◆ WORK ORDER:
A single number is wanted: how many lines of the data include the string "büyük".

◆ SOURCE INFORMATION:

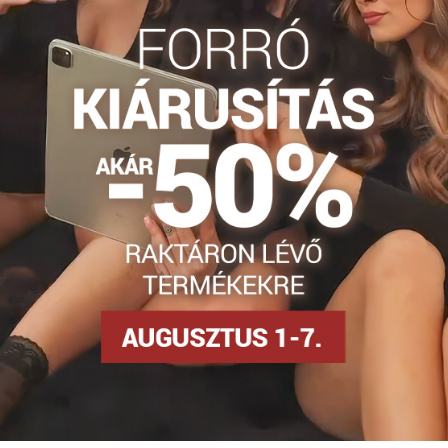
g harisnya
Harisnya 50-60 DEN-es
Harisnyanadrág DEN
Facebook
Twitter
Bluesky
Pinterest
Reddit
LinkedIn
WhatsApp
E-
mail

* * *

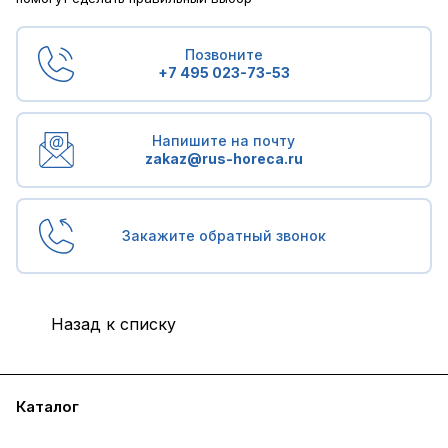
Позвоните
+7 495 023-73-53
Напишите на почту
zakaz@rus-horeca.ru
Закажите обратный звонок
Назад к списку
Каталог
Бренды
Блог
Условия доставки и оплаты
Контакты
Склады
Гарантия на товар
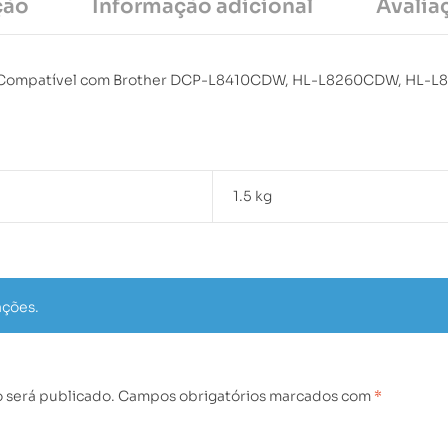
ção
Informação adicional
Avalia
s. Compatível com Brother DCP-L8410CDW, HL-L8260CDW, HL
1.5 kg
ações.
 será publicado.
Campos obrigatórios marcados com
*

* * *

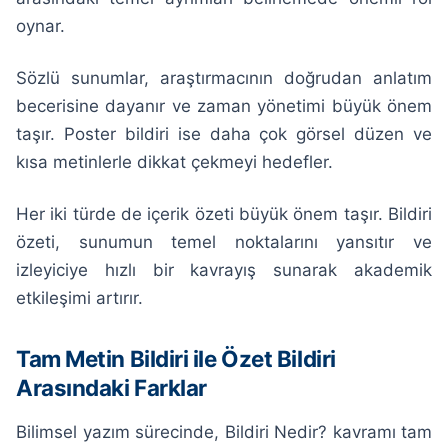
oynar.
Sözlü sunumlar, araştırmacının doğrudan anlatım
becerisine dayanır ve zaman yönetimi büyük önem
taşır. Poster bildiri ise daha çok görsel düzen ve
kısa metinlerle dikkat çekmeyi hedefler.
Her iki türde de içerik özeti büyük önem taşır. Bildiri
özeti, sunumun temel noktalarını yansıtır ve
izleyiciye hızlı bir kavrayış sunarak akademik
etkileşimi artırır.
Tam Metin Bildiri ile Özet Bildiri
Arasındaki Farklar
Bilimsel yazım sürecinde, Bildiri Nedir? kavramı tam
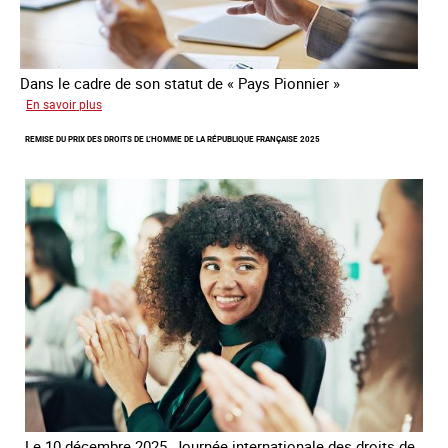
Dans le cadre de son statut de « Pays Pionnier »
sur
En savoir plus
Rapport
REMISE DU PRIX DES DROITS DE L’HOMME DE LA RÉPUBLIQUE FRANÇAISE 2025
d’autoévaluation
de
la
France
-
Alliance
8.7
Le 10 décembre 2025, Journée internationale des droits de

◆ PROBLEM SOLUTION:
2